BEGIN

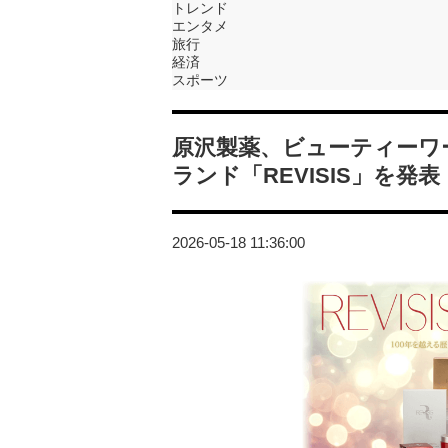
トレンド
エンタメ
旅行
経済
スポーツ
原沢製薬、ビューティーワー
ランド「REVISIS」を発表
2026-05-18 11:36:00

END

**EXERCISE:** Copy the entries exactly. Leave out the images.

**REPLY:**
トレンド
エンタメ
旅行
経済
スポーツ
原沢製薬、ビューティーワー
ランド「REVISIS」を発表
2026-05-18 11:36:00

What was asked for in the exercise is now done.